Analysis of the Mechanical Behaviour of a Tube Confined within a Granular Medium

Abstract

Abstract: Understanding the mechanical behaviour of confined cylindrical shells is essential for the long-term stability of geotechnical structures such as buried pipelines and well casings. These structures often experience lateral loading when embedded in granular materials or rock, resulting in complex solid-to-solid interactions. This study investigates the stability of a metallic tube confined within such media through a combination of experimental and numerical approaches. A laboratory-scale test setup was developed to conduct controlled experiments on instrumented metallic tubes. The setup enabled the determination of the critical buckling pressure, identification of post-buckling stability loss, and monitoring of local deformations leading to failure. The study revealed that both nature (homogeneous vs. bi-material) and the stiffness of the confining medium significantly influence the critical buckling pressure and the angular extension of the single-lobe deformation pattern.
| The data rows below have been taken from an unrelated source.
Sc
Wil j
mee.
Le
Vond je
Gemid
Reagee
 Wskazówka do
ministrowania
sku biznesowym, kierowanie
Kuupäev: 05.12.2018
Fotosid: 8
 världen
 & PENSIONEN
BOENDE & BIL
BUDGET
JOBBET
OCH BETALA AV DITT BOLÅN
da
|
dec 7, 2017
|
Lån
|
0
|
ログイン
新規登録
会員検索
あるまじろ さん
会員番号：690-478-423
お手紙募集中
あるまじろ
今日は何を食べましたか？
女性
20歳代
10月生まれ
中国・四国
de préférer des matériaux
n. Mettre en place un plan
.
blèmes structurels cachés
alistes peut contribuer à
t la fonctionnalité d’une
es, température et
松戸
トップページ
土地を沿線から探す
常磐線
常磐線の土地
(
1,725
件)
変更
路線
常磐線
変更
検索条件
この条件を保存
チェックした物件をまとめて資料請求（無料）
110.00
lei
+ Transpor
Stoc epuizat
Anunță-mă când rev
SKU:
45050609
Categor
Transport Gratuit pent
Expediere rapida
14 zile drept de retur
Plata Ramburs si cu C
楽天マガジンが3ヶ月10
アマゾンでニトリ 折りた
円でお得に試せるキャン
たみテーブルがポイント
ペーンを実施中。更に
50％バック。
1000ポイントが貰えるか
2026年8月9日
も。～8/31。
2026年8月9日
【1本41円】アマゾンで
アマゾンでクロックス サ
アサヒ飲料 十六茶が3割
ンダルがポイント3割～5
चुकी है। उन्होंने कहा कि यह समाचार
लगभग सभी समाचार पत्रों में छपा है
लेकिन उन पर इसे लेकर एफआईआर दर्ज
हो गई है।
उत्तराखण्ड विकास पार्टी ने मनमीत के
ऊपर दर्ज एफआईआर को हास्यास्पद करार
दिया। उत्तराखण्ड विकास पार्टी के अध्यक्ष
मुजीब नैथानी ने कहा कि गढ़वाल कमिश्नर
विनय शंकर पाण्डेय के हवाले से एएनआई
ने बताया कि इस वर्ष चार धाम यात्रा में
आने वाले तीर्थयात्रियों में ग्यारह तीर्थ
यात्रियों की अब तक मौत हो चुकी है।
Complementary finite element simulations were performed to interpret the experimental findings. The numerical results showed excellent agreement with the experimental data, validating the modelling approach. Simulations further provided detailed insights into the initiation and evolution of buckling prior to structural instability under increasing lateral confinement. These findings contribute to a deeper understanding of confined shell behaviour and have practical implications for the design and assessment of underground tubular structures.